_What is being asked_. Give back, exactly and with nothing added, the lines that run from the one containing "Buscados para comprar (131, 1539)" to the final line below.

[Screenshot grounding data]

• • • • • • •

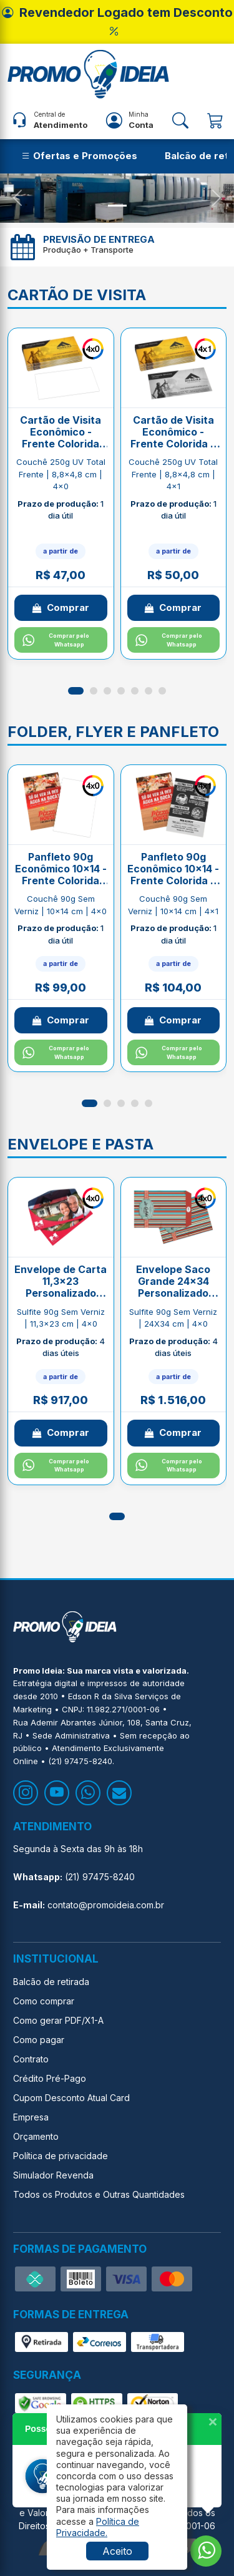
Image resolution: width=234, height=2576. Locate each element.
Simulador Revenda (53, 2175)
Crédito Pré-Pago (49, 2078)
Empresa (31, 2117)
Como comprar (43, 2001)
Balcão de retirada (51, 1981)
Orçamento (36, 2136)
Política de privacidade (60, 2155)
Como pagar (38, 2039)
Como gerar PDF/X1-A (58, 2020)
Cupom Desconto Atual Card (71, 2097)
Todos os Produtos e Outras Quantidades (99, 2194)
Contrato (31, 2059)
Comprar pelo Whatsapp (55, 640)
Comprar (60, 607)
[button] (76, 691)
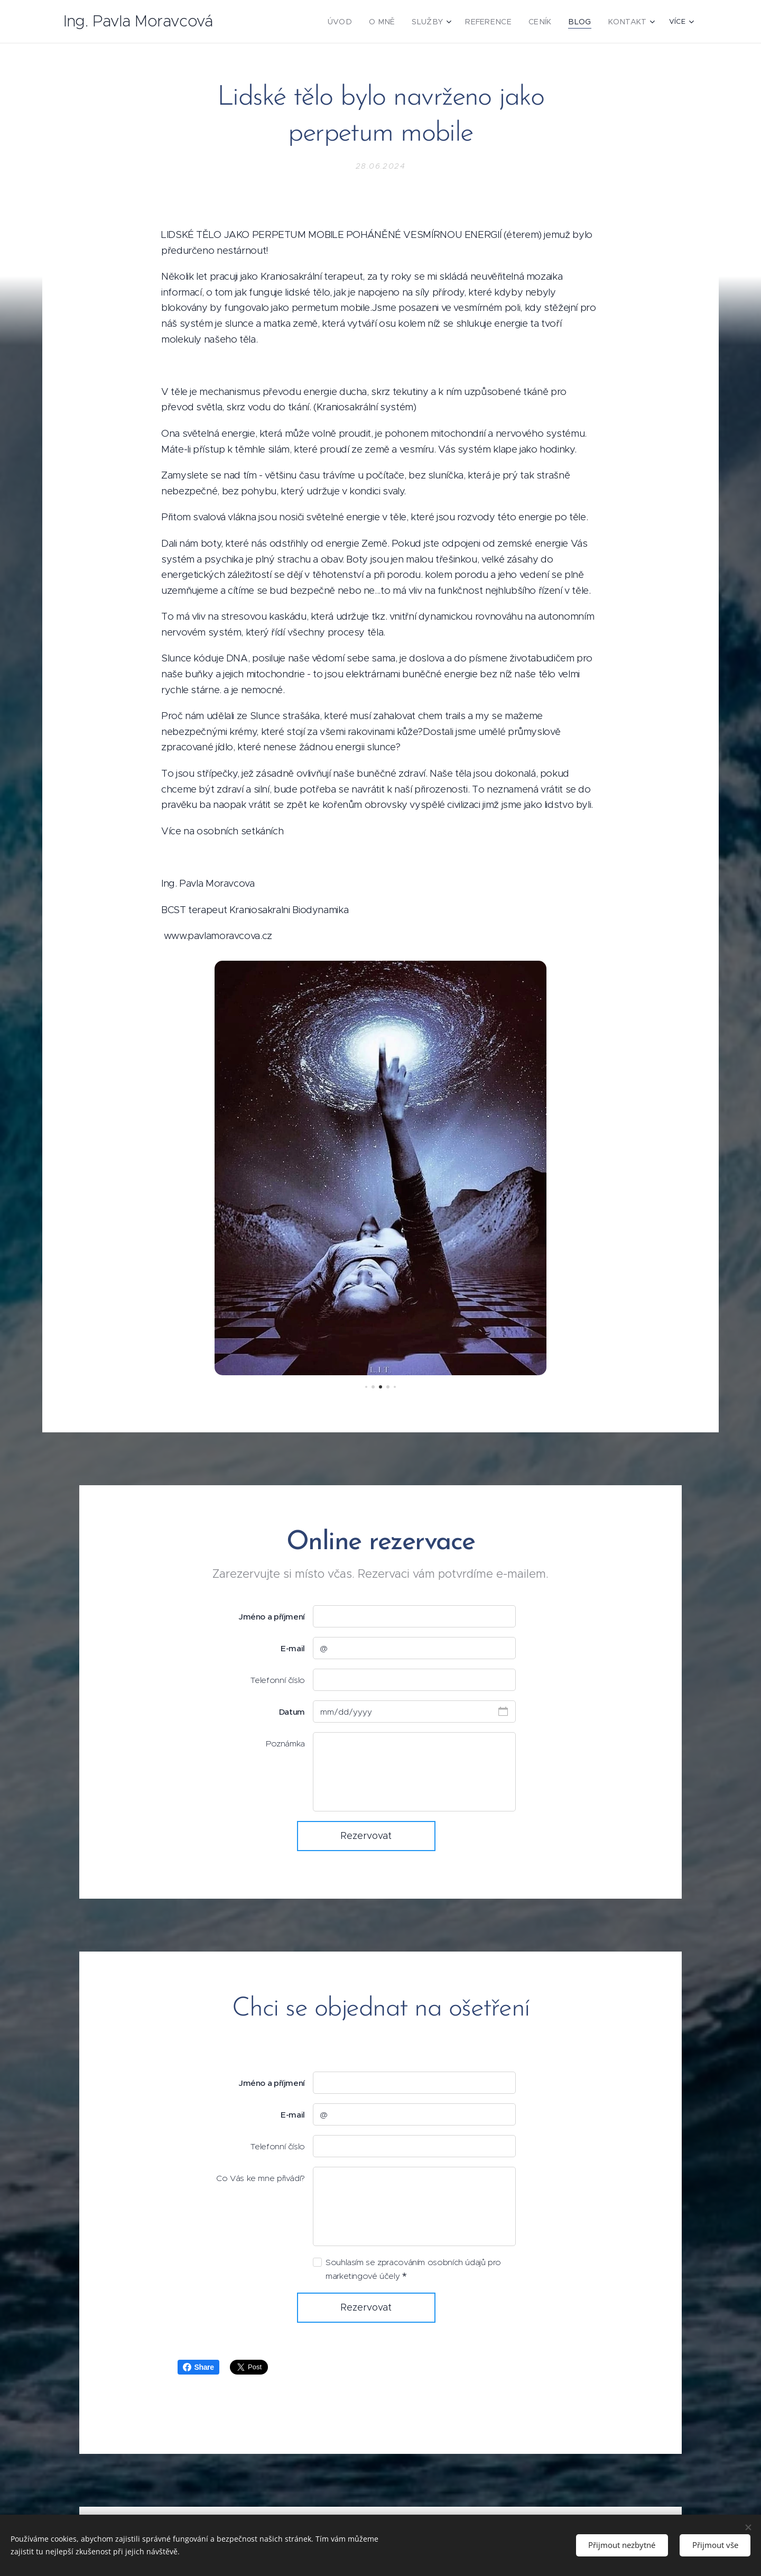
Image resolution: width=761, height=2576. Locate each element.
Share (198, 2367)
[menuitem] (362, 21)
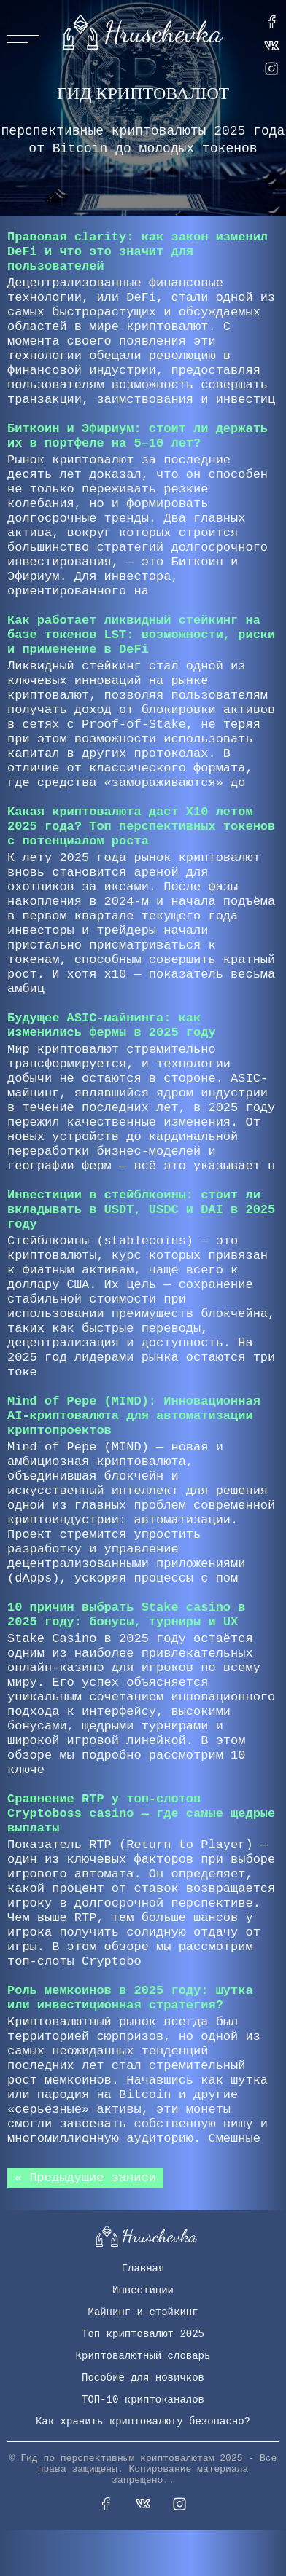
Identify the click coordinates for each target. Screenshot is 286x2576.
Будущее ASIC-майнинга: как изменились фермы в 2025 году (111, 1025)
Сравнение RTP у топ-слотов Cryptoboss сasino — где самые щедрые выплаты (141, 1813)
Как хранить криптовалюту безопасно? (143, 2421)
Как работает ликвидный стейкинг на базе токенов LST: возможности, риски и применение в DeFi (141, 634)
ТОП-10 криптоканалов (143, 2400)
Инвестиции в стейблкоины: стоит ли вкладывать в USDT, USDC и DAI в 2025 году (141, 1209)
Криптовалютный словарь (143, 2356)
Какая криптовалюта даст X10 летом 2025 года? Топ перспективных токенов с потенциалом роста (141, 826)
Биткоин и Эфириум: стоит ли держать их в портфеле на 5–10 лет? (137, 436)
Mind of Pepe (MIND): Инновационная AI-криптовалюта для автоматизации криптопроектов (133, 1415)
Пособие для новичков (143, 2378)
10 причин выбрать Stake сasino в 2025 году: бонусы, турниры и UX (126, 1615)
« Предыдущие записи (85, 2178)
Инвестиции (143, 2290)
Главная (143, 2268)
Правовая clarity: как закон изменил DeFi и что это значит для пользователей (137, 251)
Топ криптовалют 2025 (143, 2334)
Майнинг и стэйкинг (143, 2312)
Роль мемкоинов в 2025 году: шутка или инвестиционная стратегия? (130, 1998)
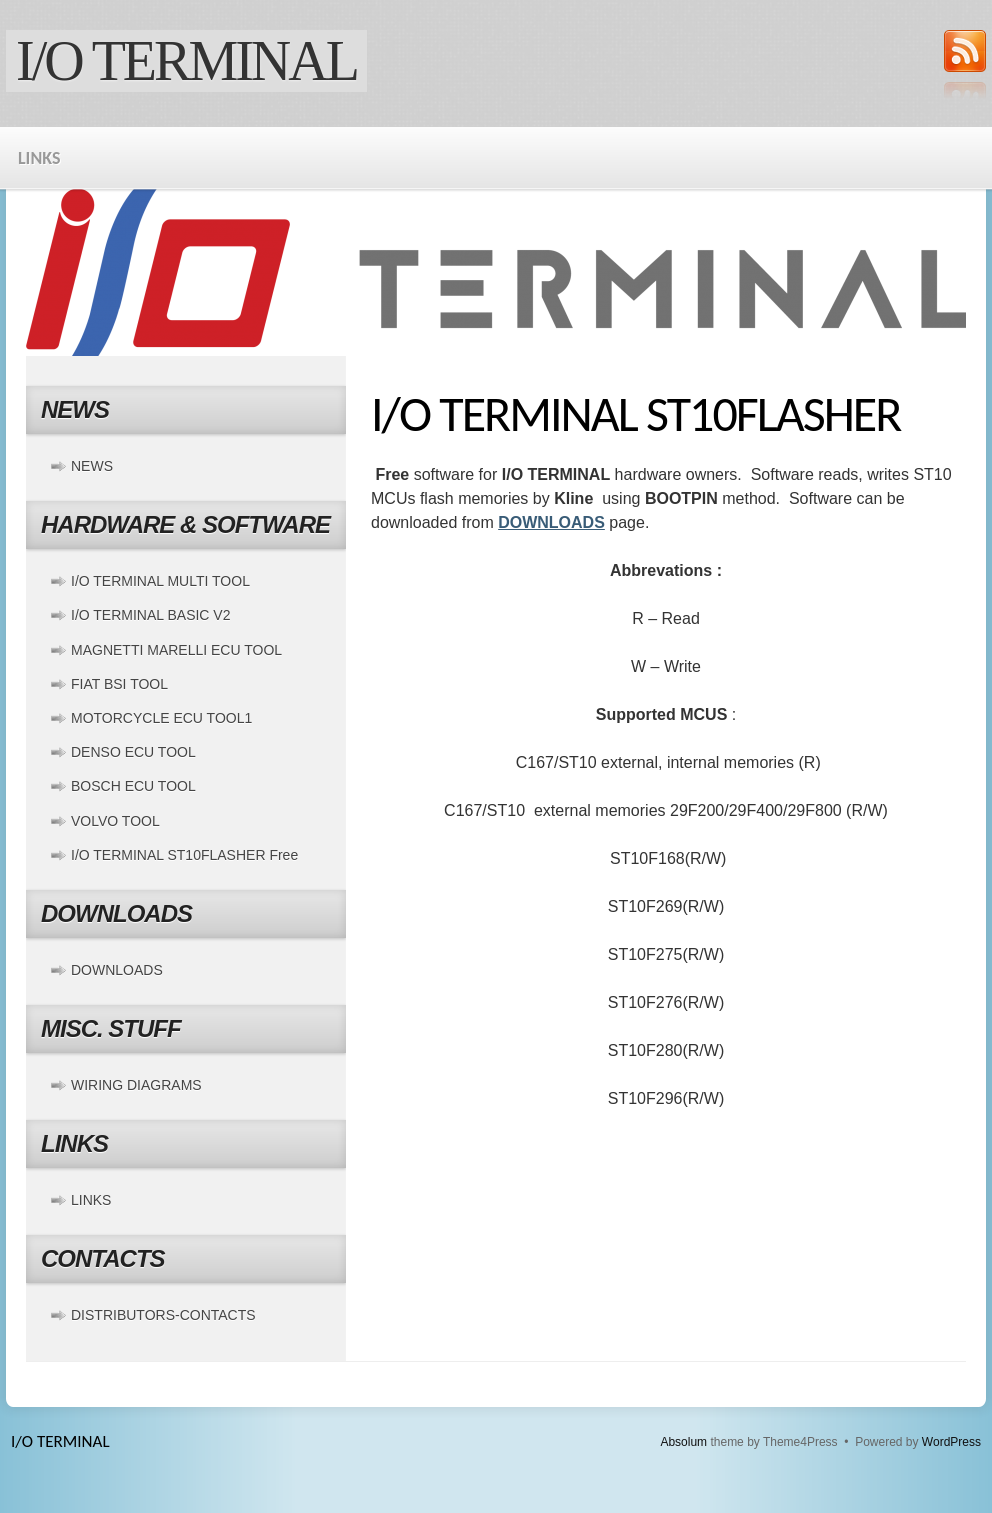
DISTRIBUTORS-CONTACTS (163, 1315)
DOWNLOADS (117, 970)
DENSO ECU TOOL (133, 752)
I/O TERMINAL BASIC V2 (151, 615)
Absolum (683, 1442)
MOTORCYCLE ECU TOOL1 (161, 718)
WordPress (951, 1442)
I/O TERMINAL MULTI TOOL (160, 581)
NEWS (92, 466)
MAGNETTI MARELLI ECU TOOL (176, 650)
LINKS (39, 158)
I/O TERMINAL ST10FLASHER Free (184, 855)
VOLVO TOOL (115, 821)
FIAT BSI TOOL (119, 684)
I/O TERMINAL (186, 61)
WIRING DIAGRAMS (136, 1085)
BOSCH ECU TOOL (133, 786)
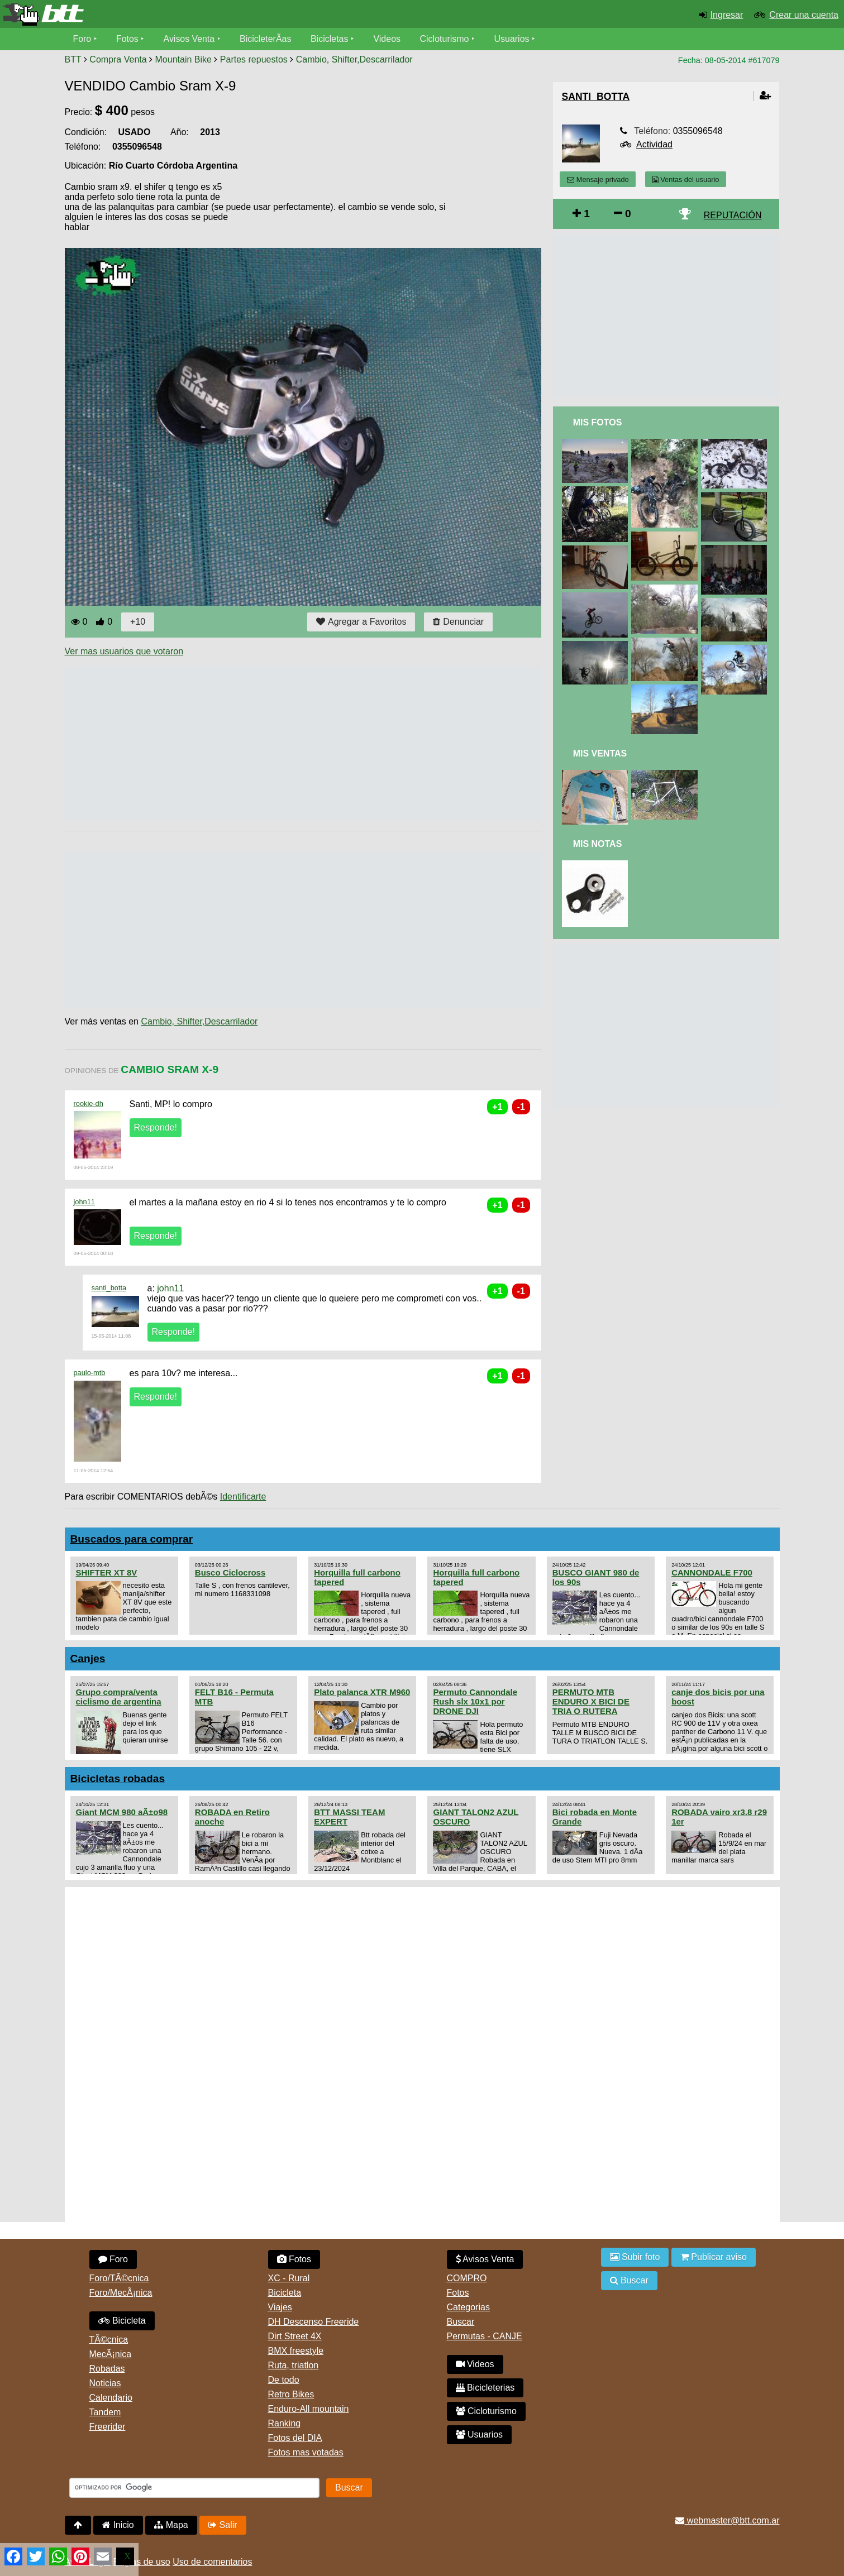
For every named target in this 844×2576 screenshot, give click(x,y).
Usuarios (512, 39)
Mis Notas (597, 844)
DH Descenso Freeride (313, 2321)
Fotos (127, 39)
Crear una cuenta (803, 15)
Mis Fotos (597, 422)
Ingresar (727, 15)
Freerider (107, 2426)
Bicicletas (331, 39)
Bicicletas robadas (117, 1778)
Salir (222, 2525)
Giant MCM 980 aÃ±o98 (122, 1812)
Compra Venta (117, 59)
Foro (82, 39)
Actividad (654, 144)
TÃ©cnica (108, 2339)
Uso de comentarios (212, 2562)
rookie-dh (88, 1103)
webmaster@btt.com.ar (727, 2520)
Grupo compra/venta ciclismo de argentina (118, 1696)
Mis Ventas (600, 753)
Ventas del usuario (685, 179)
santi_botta (109, 1288)
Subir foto (635, 2257)
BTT (73, 59)
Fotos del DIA (295, 2438)
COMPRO (467, 2278)
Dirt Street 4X (295, 2336)
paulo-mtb (90, 1372)
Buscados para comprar (131, 1539)
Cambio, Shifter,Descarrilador (354, 59)
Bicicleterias (485, 2387)
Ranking (284, 2423)
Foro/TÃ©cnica (119, 2278)
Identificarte (243, 1496)
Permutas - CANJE (484, 2336)
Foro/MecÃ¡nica (120, 2292)
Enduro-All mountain (308, 2409)
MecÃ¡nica (110, 2354)
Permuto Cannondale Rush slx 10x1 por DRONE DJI (475, 1701)
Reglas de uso (141, 2562)
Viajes (280, 2307)
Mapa (171, 2525)
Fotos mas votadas (306, 2452)
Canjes (88, 1658)
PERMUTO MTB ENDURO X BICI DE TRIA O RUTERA (591, 1701)
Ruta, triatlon (293, 2365)
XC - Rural (289, 2278)
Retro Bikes (291, 2394)
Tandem (105, 2412)
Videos (388, 39)
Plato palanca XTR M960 (362, 1692)
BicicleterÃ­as (266, 39)
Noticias (105, 2383)
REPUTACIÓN (733, 215)
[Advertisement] (268, 743)
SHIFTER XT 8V (106, 1572)
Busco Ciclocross (230, 1572)
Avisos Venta (189, 39)
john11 (84, 1202)
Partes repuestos (254, 59)
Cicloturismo (445, 39)
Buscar (461, 2321)
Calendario (110, 2397)
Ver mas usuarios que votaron (124, 651)
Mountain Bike (183, 59)
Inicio (118, 2525)
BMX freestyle (296, 2350)
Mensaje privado (597, 179)
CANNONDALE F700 (711, 1572)
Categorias (468, 2307)
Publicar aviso (713, 2257)
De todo (283, 2380)
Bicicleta (122, 2320)
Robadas (107, 2368)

• • • • • • •

_Completed task_.
Buscados para comprar (131, 1539)
Cambio, Shifter,Descarrilador (354, 59)
Bicicleterias (485, 2387)
Ranking (284, 2423)
Foro/TÃ©cnica (119, 2278)
Identificarte (243, 1496)
Permutas - CANJE (484, 2336)
Foro/MecÃ¡nica (120, 2292)
Enduro-All mountain (308, 2409)
MecÃ¡nica (110, 2354)
Permuto Cannondale Rush slx 10x1 por DRONE DJI (475, 1701)
Reglas de uso (141, 2562)
Viajes (280, 2307)
Mapa (171, 2525)
Fotos mas votadas (306, 2452)
Canjes (88, 1658)
PERMUTO MTB ENDURO X BICI DE TRIA O RUTERA (591, 1701)
Ruta, triatlon (293, 2365)
XC - Rural (289, 2278)
Retro Bikes (291, 2394)
Tandem (105, 2412)
Videos (388, 39)
Plato palanca XTR M960 (362, 1692)
BicicleterÃ­as (266, 39)
Noticias (105, 2383)
REPUTACIÓN (733, 215)
[Advertisement] (268, 743)
SHIFTER XT 8V (106, 1572)
Busco Ciclocross (230, 1572)
Avisos Venta (189, 39)
john11 (84, 1202)
Partes repuestos (254, 59)
Cicloturismo (445, 39)
Buscar (461, 2321)
Calendario (110, 2397)
Ver mas usuarios que votaron (124, 651)
Mountain Bike (183, 59)
Inicio (118, 2525)
BMX freestyle (296, 2350)
Mensaje privado (597, 179)
CANNONDALE F700 (711, 1572)
Categorias (468, 2307)
Publicar aviso (713, 2257)
De todo (283, 2380)
Bicicleta (122, 2320)
Robadas (107, 2368)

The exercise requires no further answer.